Canadian actor and Theatre Director

Alex Mustakas is a Canadian actor and theatre director. He is the founding Artistic Director of Drayton Entertainment, a not-for-profit professional theatre company based in Southwestern Ontario. His current title is Founder and CEO.

== Early life ==
Mustakas was born in Cyprus and emigrated to Canada at the age of six, the middle of three children. After watching his parents struggle as immigrants in a new country, his values of giving back were formed after they received help through the Greek-Cypriot community which he calls vital association. One of his first jobs as a teenager was working for his parents, serving coffee at the Bus Terminal Coffee Shop in Downtown Galt in Cambridge. While attending Eastwood Collegiate, he was a soccer and basketball star but it was apparent he was a performer at heart and drawn to the stage. Teachers encouraged him to attend the National Theatre School but that was not a path approved by his family. They were adamant that he attend university and study business.

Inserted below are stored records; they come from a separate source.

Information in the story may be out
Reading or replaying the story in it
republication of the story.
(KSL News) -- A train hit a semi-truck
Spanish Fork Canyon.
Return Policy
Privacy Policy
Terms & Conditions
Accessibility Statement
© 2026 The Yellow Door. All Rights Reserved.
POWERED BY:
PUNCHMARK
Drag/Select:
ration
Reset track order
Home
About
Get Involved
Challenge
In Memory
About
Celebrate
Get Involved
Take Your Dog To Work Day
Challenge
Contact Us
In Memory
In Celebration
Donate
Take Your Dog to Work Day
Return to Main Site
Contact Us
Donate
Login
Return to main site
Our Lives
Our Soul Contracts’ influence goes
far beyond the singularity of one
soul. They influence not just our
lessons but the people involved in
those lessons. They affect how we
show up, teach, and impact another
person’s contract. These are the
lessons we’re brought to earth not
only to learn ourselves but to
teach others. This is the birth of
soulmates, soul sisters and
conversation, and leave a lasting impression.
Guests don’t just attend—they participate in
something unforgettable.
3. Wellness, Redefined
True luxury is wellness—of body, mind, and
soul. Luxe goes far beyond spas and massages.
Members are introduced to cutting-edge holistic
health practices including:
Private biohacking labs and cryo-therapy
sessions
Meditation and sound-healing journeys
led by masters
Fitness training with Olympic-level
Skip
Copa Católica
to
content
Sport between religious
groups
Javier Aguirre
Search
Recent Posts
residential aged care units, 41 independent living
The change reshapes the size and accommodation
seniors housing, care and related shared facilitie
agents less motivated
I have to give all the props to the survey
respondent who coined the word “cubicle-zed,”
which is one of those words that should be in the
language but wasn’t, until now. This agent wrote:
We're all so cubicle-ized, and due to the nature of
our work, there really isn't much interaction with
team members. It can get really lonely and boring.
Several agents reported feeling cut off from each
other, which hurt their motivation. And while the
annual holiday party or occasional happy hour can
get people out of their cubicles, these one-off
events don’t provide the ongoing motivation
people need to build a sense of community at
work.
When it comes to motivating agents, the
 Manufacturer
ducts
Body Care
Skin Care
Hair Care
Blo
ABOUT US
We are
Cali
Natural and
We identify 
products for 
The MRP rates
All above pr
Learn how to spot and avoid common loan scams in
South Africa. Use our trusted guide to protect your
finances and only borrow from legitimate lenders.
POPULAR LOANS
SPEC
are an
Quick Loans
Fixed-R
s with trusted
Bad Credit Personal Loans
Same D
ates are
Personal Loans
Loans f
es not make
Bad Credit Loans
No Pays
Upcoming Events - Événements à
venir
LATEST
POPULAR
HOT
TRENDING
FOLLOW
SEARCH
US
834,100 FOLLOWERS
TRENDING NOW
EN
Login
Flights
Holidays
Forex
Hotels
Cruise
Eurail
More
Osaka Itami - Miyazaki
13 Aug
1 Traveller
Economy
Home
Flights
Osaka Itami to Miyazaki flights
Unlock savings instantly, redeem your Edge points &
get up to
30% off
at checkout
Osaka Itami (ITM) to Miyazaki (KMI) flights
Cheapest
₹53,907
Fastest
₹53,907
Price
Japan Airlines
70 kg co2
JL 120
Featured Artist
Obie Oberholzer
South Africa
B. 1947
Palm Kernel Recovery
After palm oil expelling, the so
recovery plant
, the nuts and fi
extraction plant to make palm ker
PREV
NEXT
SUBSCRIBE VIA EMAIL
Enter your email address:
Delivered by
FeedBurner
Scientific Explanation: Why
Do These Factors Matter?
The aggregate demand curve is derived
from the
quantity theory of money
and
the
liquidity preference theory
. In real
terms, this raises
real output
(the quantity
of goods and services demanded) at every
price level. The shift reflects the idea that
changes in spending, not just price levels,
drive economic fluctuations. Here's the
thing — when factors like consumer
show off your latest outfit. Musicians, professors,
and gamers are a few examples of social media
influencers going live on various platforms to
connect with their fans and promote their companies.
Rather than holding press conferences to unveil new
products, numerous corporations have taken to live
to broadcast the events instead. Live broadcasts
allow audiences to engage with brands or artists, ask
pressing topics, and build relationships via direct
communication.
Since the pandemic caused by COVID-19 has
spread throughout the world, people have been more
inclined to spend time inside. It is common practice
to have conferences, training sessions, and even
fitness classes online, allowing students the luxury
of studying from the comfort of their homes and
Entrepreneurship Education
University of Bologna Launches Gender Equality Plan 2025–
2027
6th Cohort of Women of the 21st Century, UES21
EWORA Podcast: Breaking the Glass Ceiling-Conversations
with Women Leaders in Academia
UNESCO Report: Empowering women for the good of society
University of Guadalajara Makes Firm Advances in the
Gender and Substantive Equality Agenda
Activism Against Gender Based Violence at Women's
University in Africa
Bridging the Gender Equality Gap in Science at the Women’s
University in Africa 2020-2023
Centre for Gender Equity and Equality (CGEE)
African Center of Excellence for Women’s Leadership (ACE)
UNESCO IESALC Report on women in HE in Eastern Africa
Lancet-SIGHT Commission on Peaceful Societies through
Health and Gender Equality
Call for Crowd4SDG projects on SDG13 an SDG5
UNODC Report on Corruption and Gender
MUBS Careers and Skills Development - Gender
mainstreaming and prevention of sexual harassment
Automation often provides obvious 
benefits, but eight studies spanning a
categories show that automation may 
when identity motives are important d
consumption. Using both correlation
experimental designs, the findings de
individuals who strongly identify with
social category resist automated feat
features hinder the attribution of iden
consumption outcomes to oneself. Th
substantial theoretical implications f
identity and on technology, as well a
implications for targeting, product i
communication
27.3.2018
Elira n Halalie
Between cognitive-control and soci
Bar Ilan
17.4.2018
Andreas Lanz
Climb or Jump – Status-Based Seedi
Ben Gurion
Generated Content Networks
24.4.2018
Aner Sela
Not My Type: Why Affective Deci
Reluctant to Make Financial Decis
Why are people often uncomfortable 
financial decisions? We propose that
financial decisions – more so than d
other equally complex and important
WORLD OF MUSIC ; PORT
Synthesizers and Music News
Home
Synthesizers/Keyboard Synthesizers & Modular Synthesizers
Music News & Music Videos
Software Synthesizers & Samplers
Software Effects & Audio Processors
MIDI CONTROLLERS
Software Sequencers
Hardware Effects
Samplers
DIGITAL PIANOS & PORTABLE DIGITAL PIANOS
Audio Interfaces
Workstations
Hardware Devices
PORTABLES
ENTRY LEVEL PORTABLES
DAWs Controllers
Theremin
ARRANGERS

After earning a business degree from Wilfrid Laurier University, Mustakas became gainfully employed in the corporate sector. While thriving in the business world he privately studied voice with Victor Martens and continued to perform with Kitchener-Waterloo Musical Productions. It was there he met Alan Lund, Artistic Director of the famed Charlottetown Festival. He decided he wanted to pursue a career as a professional performer.

Following a few years on stage, Mustakas became interested in theatre administration and pursued a master's degree in Arts Administration at City University in London. While in England, he worked on a project for Gresham College where he evaluated data concerning A Historical Examination of Industrial Support for the Arts in the United Kingdom. When he returned to Canada he launched the Drayton Festival Theatre in 1991 out of a tiny, virtually unused theatre in the crossroads community of Drayton, Ontario. These were the first steps towards what is now known as Drayton Entertainment.

== Drayton Entertainment ==
As popularity grew in Drayton, and the community continued to support the venture, a second stage was added in St. Jacobs – The Schoolhouse Theatre. The King's Wharf Theatre in Penetanguishene followed suit in 1999. Nestled within Discovery Harbour on Georgian Bay, the rustic theatre was a perfect complement with the venues in Drayton and St. Jacobs. On the outskirts of Grand Bend, the Huron Country Playhouse which meant summer theatre to so many, joined the Drayton Entertainment family of theatres in 2001. To commemorate its 40th anniversary in 2011, the theatre completed a major renovation, expanding the intimate Huron Country Playhouse II auditorium. Located in the heart of Waterloo Region's Market District, the St. Jacobs Country Playhouse opened to instant acclaim in 2005 and operates year-round in this popular tourism mecca. The most recent venue, Hamilton Family Theatre Cambridge (formerly the Dunfield Theatre Cambridge) Cambridge opened in 2013. Located in the historic community of Galt, the complex includes a 500-seat theatre alongside multiple rehearsal halls, as well as administration, props, wardrobe, and production facilities for Drayton Entertainment.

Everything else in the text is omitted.